Although the murder rates in Australia are relatively low when compared with other developed countries, murders can and do still frequently occur. If you find yourself unjustly accused of murder, the ordeal you will be facing can scar you for life, let alone ruin every aspect of your life.
When a murder has occurred, the police carefully investigate every finer detail and examine all forensics before any charges are laid. Regardless, if you are facing a murder charge, you can expect to be tried twice. You will be tried by the courts, and you will also be tried in public through the media.
This is why even a verdict of not guilty can affect the accused person’s life forever. It’s also why you need to have the best competent lawyer by your side to prove your innocence.
The Legal Steps to a Murder Charge
The offence of murder is taken very seriously. After the police have received notice of a reportable death, the death is referred to the Coroner who closely investigates the case.
The Coroner releases their findings on the cause of death to the police. If the cause of death is found to be homicide, it will be specified in the Coroner’s findings. These findings will explain the cause of death without making any assertions as to the perpetrators.
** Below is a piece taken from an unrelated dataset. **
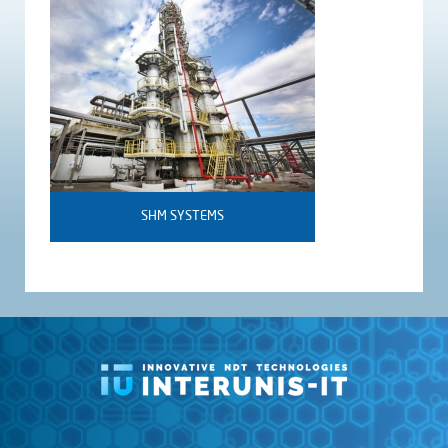
SHM SYSTEMS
The police will then begin a thorough investigation and compile their own findings into a brief that they will forward to the state Office of the Director of Public Prosecutions for consideration by a Crown Prosecutor.
It is the Crown Prosecutor’s responsibility to consider all of the evidence found by both the Coroner and the police in deciding whether or not a charge of murder is warranted.
The Concept of ‘Reasonable Doubt’ Plays a Role in the Decision to Prosecute
An accused has a number of rights, including the right to a fair trial. As such, the court adopts the presumption of innocence for all accused. It is then for the Crown Prosecutor to determine whether the evidence is sufficient enough to prove the charge to the highest standard of proof being beyond a reasonable doubt.
During this time, the Crown Prosecutor may revert the matter to the police for further investigation in order to discover more evidence and strengthen the prosecution’s case.
There are some cases believed to be homicides, in which the Prosecution has not received enough evidence to prove their case beyond a reasonable doubt. So, although the evidence clearly shows a murder to have occurred, the Crown Prosecutor may be unable to charge anyone with the offence.
The Value of a Skilled and Experienced Lawyer
An experienced lawyer will conduct their own investigation into each step of the legal chain that led to the murder charge against their client. They will be looking at all the evidence the prosecution has for anything that may cast any reasonable doubt in the prosecution’s case.
A criminal defence lawyer knows that the prosecution will, using the evidence at hand, create their story of the events leading up to and after the murder and portray this to the jury.
All a criminal defence lawyer needs, in order to establish reasonable doubt, is one piece of evidence that deviates from the story and causes the jury to doubt the veracity of the Crown Prosecutor’s case.